When asked, 44% of the research respondents said brokers would need to set commission rates at up to 20%, while more than a third (36%) felt it would be between 20% and 40%. 

But it is worth noting there were also a significant minority of 11% that expected to see commission rates of between 40% and 60%, while a tenth of respondents thought they would need to be between 60% and 80%.

Whether the top end estimations will find any place in the market is questionable and market watchdogs have already earmarked commission rates as an area of concern.

Finan commented: “There is renewed focus on commission levels driven by regulatory scrutiny and anticipated additional oversight.”

With that in mind, insurers and intermediaries will need to be able to demonstrate commission structures are fair, reasonable and justified if they want to avoid the attention of the regulator.

Change and innovation
Beyond pricing, it appears the motor LEI market is ripe for more deep-rooted change. Almost three-quarters of those asked (74%) felt there was some demand for new entrants with disruptive propositions.

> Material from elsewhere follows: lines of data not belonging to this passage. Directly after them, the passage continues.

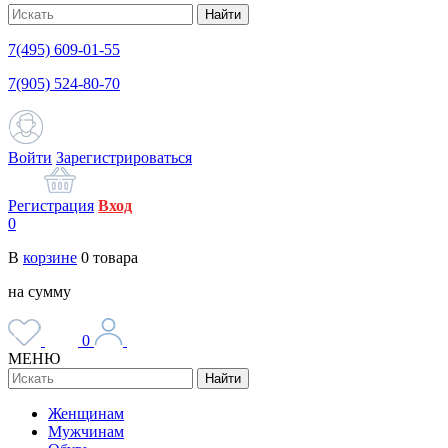
Найти
7(495) 609-01-55
7(905) 524-80-70
Войти
Зарегистрироваться
Регистрация
Вход
0
В
корзине
0
товара
на сумму
0
МЕНЮ
Найти
Женщинам
Мужчинам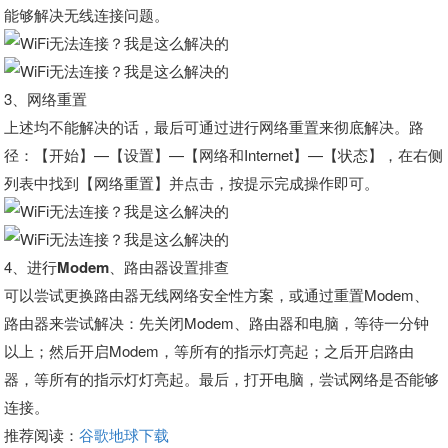
能够解决无线连接问题。
3、
网络重置
上述均不能解决的话，最后可通过进行网络重置来彻底解决。路
径：【开始】—【设置】—【网络和Internet】—【状态】，在右侧
列表中找到【网络重置】并点击，按提示完成操作即可。
4、
进行Modem、路由器设置排查
可以尝试更换路由器无线网络安全性方案，或通过重置Modem、
路由器来尝试解决：先关闭Modem、路由器和电脑，等待一分钟
以上；然后开启Modem，等所有的指示灯亮起；之后开启路由
器，等所有的指示灯灯亮起。最后，打开电脑，尝试网络是否能够
连接。
推荐阅读：
谷歌地球下载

A further 62% said they were either likely or highly likely to review their legal expenses offering and/or partner in 2020, suggesting they would be open to working with new players.

Price said there were several areas where positive changes could be made to better reflect car ownership and driving patterns, such as moving away from set 12-month policies to create something more flexible.

He added: “Who is going to shake it up and inject some fresh thinking? The timing is great, given the impact of the reforms and the need to engage customers.”

However, it is also true that some of the policy changes that are filtering through have not been positive. A hefty 57% of respondents said they predicted an increase in the number of policies that carried exclusions for small claims, diminishing the cover they offer for customers.

“There have been a small number of policies that I have seen that do appear to be hollowing out cover,” said Milliner who believes this does not serve the needs of the motoring public and reduces the utility of the product.

Cousens added: “The most important challenge for the market in the immediate future is to ensure existing motor LEI policy benefits are not watered down or removed altogether if costs increased.”

While there has been plenty of discussion around the personal injury reforms and the implementation of the Official Injury Claim online portal, it seems there is still little consensus about exactly how products and pricing will evolve in the motor LEI market.

The research suggests some firms have taken positive steps to get ahead of the curve, but it also points to many others that have yet to take proactive and decisive action that would benefit the UK’s millions of drivers.

Alistair Kinley, director of policy and government affairs at law firm BLM, concludes: “The imminent whiplash and small claims reforms will present LEI providers with a real opportunity in terms of facilitating access to justice in lower value motor claims - including those under the increased small claims limit - but existing business models and pricing will have to change. Demand will rise, providers and distribution channels will have to respond, and products must deliver for consumers, especially vulnerable customers.”